# Jsoup: PHP-Tags bereiten Probleme?



## NoUser (27. Feb 2012)

Hallo,

ich habe gerade folgendes Problem: Ich möchte aus einem HTML-Dokument alle PHP-Codeabschnitte herausfiltern. Dazu wollte ich Jsoup verwenden. Dieser Parser (ich weiß: es ist ein HTML- und kein PHP-Parser) erzeugt daraus jedoch nicht einmal ansatzweise sinnvollen Code.

Ich hoffe, ich habe irgendetwas übersehen und es gibt eine einfache Möglichkeit JSoup diese speziellen Tags beizubringen.

Danke im Voraus für alle Gedanken!


----------



## AlexSpritze (27. Feb 2012)

NoUser hat gesagt.:


> ich habe gerade folgendes Problem:


du willst mit einem HTML-Parser PHP parsen?

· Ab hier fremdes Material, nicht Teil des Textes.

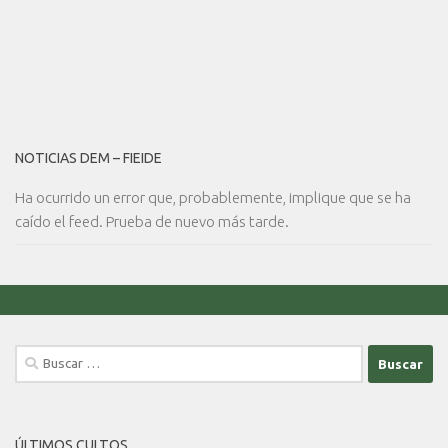
NOTICIAS DEM – FIEIDE
Ha ocurrido un error que, probablemente, implique que se ha
caído el feed. Prueba de nuevo más tarde.
Buscar:
ÚLTIMOS CULTOS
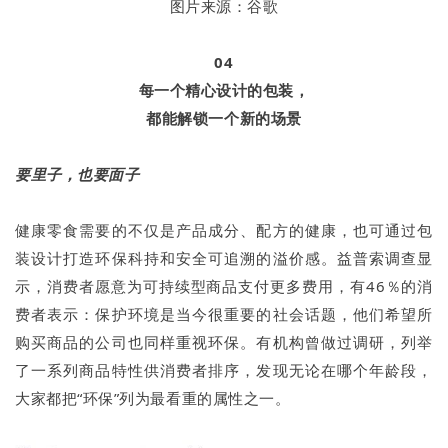
图片来源：谷歌
04
每一个精心设计的包装，
都能解锁一个新的场景
要里子，也要面子
健康零食需要的不仅是产品成分、配方的健康，也可通过包
装设计打造环保科持和安全可追溯的溢价感。益普索调查显
示，消费者愿意为可持续型商品支付更多费用，有46％的消
费者表示：保护环境是当今很重要的社会话题，他们希望所
购买商品的公司也同样重视环保。有机构曾做过调研，列举
了一系列商品特性供消费者排序，发现无论在哪个年龄段，
大家都把“环保”列为最看重的属性之一。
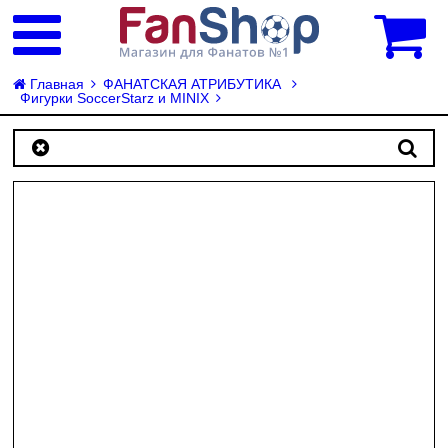
0
Главная
ФАНАТСКАЯ АТРИБУТИКА
Фигурки SoccerStarz и MINIX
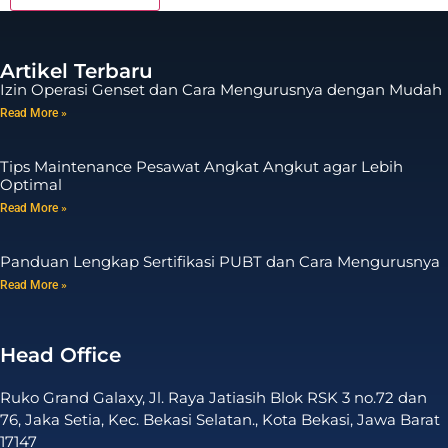
Artikel Terbaru
Izin Operasi Genset dan Cara Mengurusnya dengan Mudah
Read More »
Tips Maintenance Pesawat Angkat Angkut agar Lebih
Optimal
Read More »
Panduan Lengkap Sertifikasi PUBT dan Cara Mengurusnya
Read More »
Head Office
Ruko Grand Galaxy, Jl. Raya Jatiasih Blok RSK 3 no.72 dan
76, Jaka Setia, Kec. Bekasi Selatan., Kota Bekasi, Jawa Barat
17147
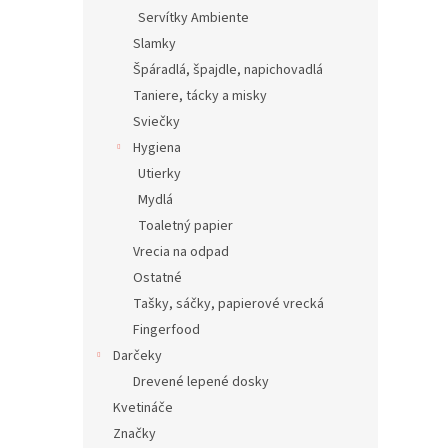
Servítky Ambiente
Slamky
Špáradlá, špajdle, napichovadlá
Taniere, tácky a misky
Sviečky
Hygiena
Utierky
Mydlá
Toaletný papier
Vrecia na odpad
Ostatné
Tašky, sáčky, papierové vrecká
Fingerfood
Darčeky
Drevené lepené dosky
Kvetináče
Značky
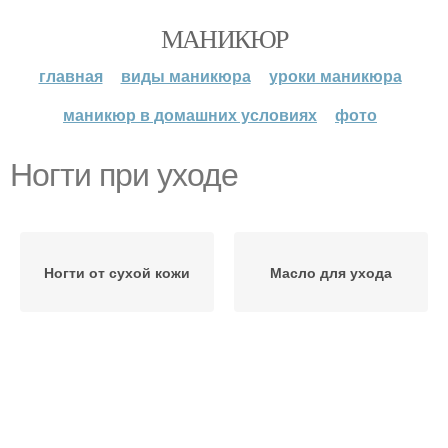
МАНИКЮР
главная
виды маникюра
уроки маникюра
маникюр в домашних условиях
фото
Ногти при уходе
Ногти от сухой кожи
Масло для ухода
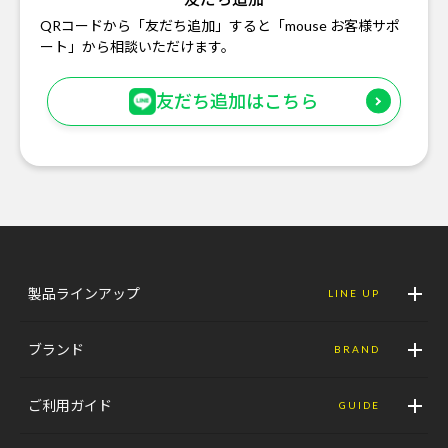
QRコードから「友だち追加」すると「mouse お客様サポ
ート」から相談いただけます。
友だち追加はこちら
製品ラインアップ
LINE UP
ブランド
BRAND
ご利用ガイド
GUIDE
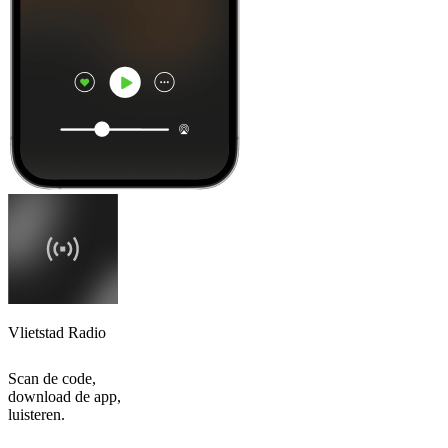
Vlietstad Radio
Scan de code,
download de app,
luisteren.
Top
podcasts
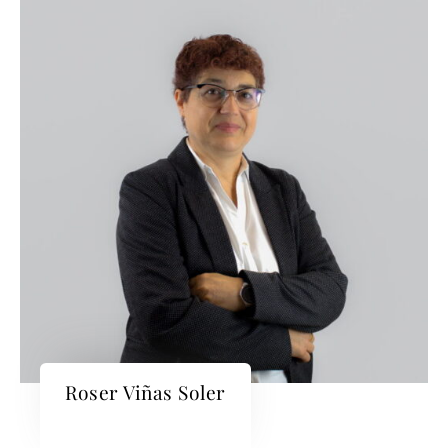
Roser Viñas Soler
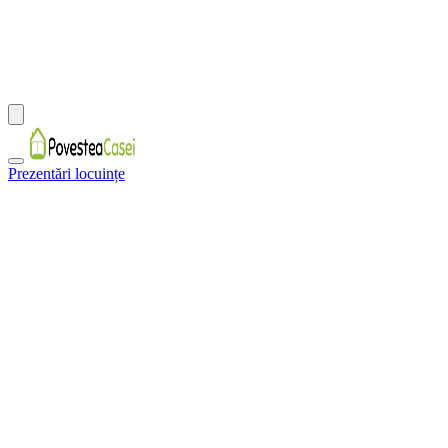
Prezentări locuințe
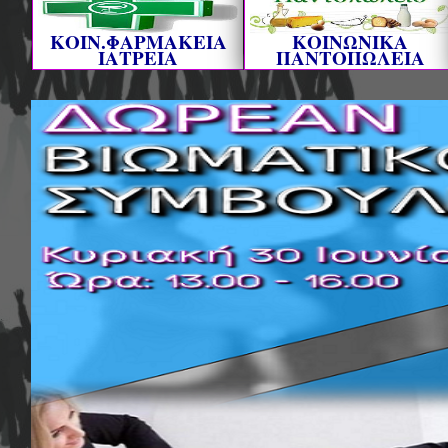
ΚΟΙΝ.ΦΑΡΜΑΚΕΙΑ
ΚΟΙΝΩΝΙΚΑ
ΙΑΤΡΕΙΑ
ΠΑΝΤΟΠΩΛΕΙΑ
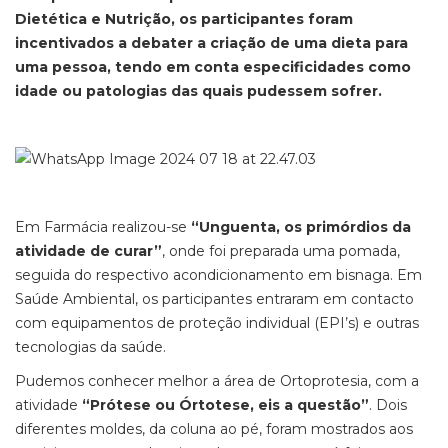
Dietética e Nutrição, os participantes foram
incentivados a debater a criação de uma dieta para
uma pessoa, tendo em conta especificidades como
idade ou patologias das quais pudessem sofrer.
Em Farmácia realizou-se
“Unguenta, os primórdios da
atividade de curar”
, onde foi preparada uma pomada,
seguida do respectivo acondicionamento em bisnaga. Em
Saúde Ambiental, os participantes entraram em contacto
com equipamentos de proteção individual (EPI’s) e outras
tecnologias da saúde.
Pudemos conhecer melhor a área de Ortoprotesia, com a
atividade
“Prótese ou Órtotese, eis a questão”
. Dois
diferentes moldes, da coluna ao pé, foram mostrados aos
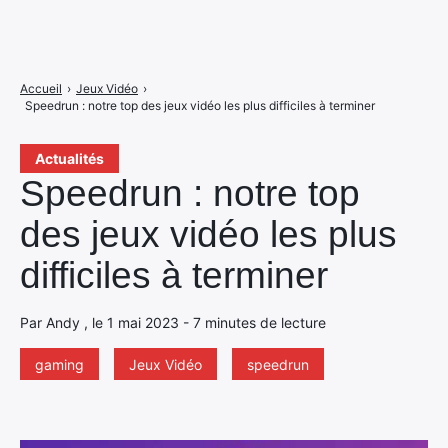
Accueil
›
Jeux Vidéo
›
Speedrun : notre top des jeux vidéo les plus difficiles à terminer
Actualités
Speedrun : notre top
des jeux vidéo les plus
difficiles à terminer
Par Andy , le 1 mai 2023 - 7 minutes de lecture
gaming
Jeux Vidéo
speedrun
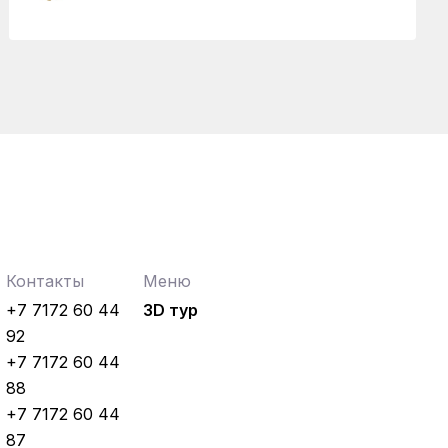
Регионы
04.08.2026
Чествование лучших работников
железнодорожной отрасли прошло в
Усть-Каменогорске
Контакты
Меню
+7 7172 60 44
3D тур
92
+7 7172 60 44
88
+7 7172 60 44
87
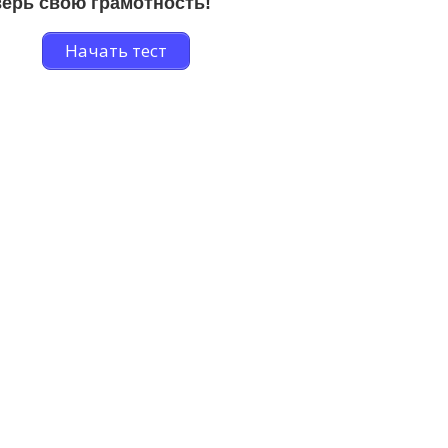
ерь свою грамотность!
Начать тест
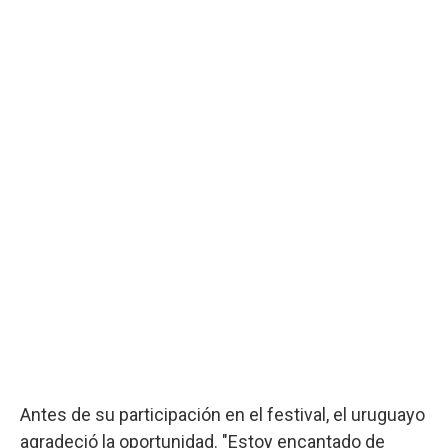
Antes de su participación en el festival, el uruguayo
agradeció la oportunidad. "Estoy encantado de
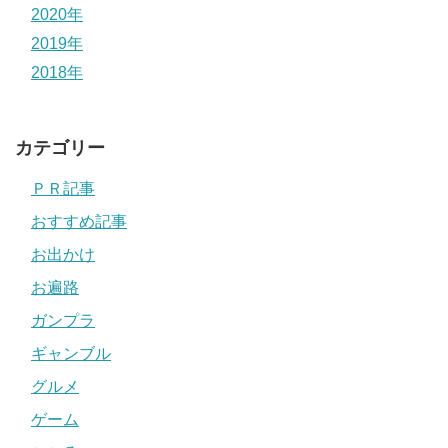
2020年
2019年
2018年
カテゴリー
ＰＲ記事
おすすめ記事
お出かけ
お遍路
ガンプラ
ギャンブル
グルメ
ゲーム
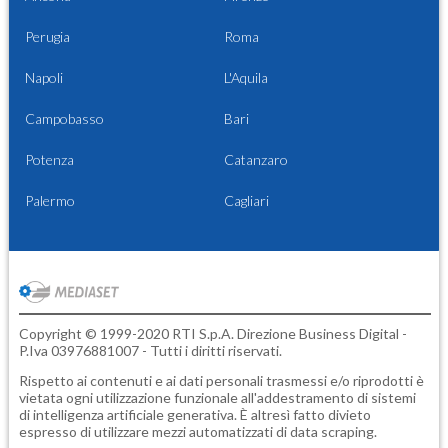
Perugia
Roma
Napoli
L'Aquila
Campobasso
Bari
Potenza
Catanzaro
Palermo
Cagliari
Copyright © 1999-2020 RTI S.p.A. Direzione Business Digital -
P.Iva 03976881007 - Tutti i diritti riservati.
Rispetto ai contenuti e ai dati personali trasmessi e/o riprodotti è
vietata ogni utilizzazione funzionale all'addestramento di sistemi
di intelligenza artificiale generativa. È altresì fatto divieto
espresso di utilizzare mezzi automatizzati di data scraping.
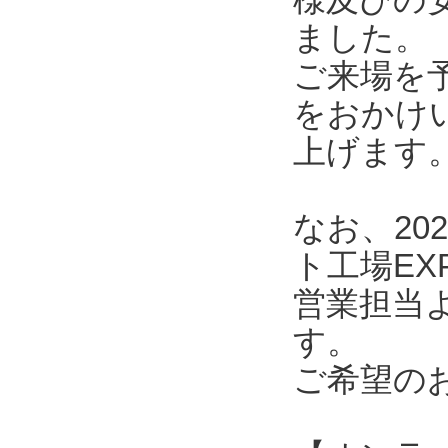
ました。
ご来場を
をおかけ
上げます
なお、20
ト工場E
営業担当
す。
ご希望の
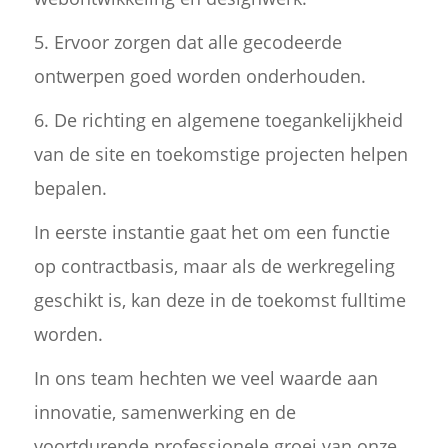
5. Ervoor zorgen dat alle gecodeerde
ontwerpen goed worden onderhouden.
6. De richting en algemene toegankelijkheid
van de site en toekomstige projecten helpen
bepalen.
In eerste instantie gaat het om een functie
op contractbasis, maar als de werkregeling
geschikt is, kan deze in de toekomst fulltime
worden.
In ons team hechten we veel waarde aan
innovatie, samenwerking en de
voortdurende professionele groei van onze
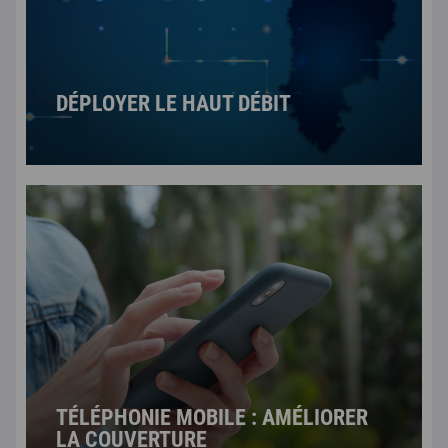
DÉPLOYER LE HAUT DÉBIT
TÉLÉPHONIE MOBILE : AMÉLIORER
LA COUVERTURE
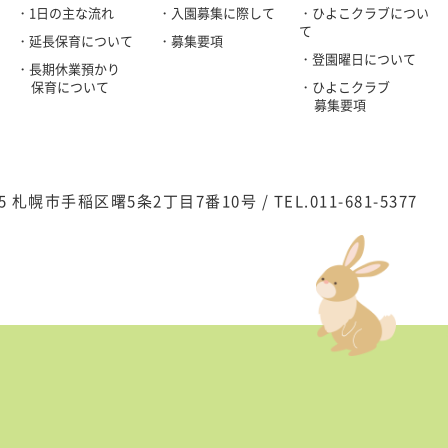
・1日の主な流れ
・入園募集に際して
・ひよこクラブについ
て
・延長保育について
・募集要項
・登園曜日について
・長期休業預かり
保育について
・ひよこクラブ
募集要項
835 札幌市手稲区曙5条2丁目7番10号 /
TEL.011-681-5377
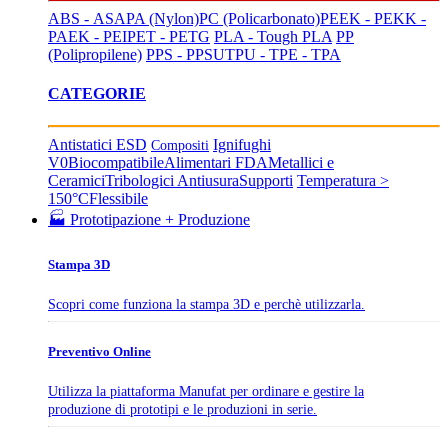
ABS - ASA
PA (Nylon)
PC (Policarbonato)
PEEK - PEKK -
PAEK - PEI
PET - PETG
PLA - Tough PLA
PP
(Polipropilene)
PPS - PPSU
TPU - TPE - TPA
CATEGORIE
Antistatici ESD
Ignifughi
Compositi
V0
Biocompatibile
Alimentari FDA
Metallici e
Ceramici
Tribologici Antiusura
Supporti
Temperatura >
150°C
Flessibile
🏭 Prototipazione + Produzione
Stampa 3D
Scopri come funziona la stampa 3D e perchè utilizzarla.
Preventivo Online
Utilizza la piattaforma Manufat per ordinare e gestire la
produzione di prototipi e le produzioni in serie.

Da serverseitig aus PHP-Code HTML (und vielleicht noch andere, client-seitige Skripte) gezaubert werden, wäre es nicht sinnvoll, den HTML-Code mitsamt PHP erstmal durch einen PHP-Interpreter zu jagen?


----------



## NoUser (3. Mrz 2012)

AlexSpritze hat gesagt.:


> du willst mit einem HTML-Parser PHP parsen?
> 
> Da serverseitig aus PHP-Code HTML (und vielleicht noch andere, client-seitige Skripte) gezaubert werden, wäre es nicht sinnvoll, den HTML-Code mitsamt PHP erstmal durch einen PHP-Interpreter zu jagen?




Wie bereits gesagt: Ich möchte aus einem HTML-Dokument alle PHP-Codeabschnitte herausfiltern, nicht parsen. Ich möchte lediglich eine Struktur von JSAP erzeugen lassen, die PHP-Code wie andere Tags beinhaltet.


----------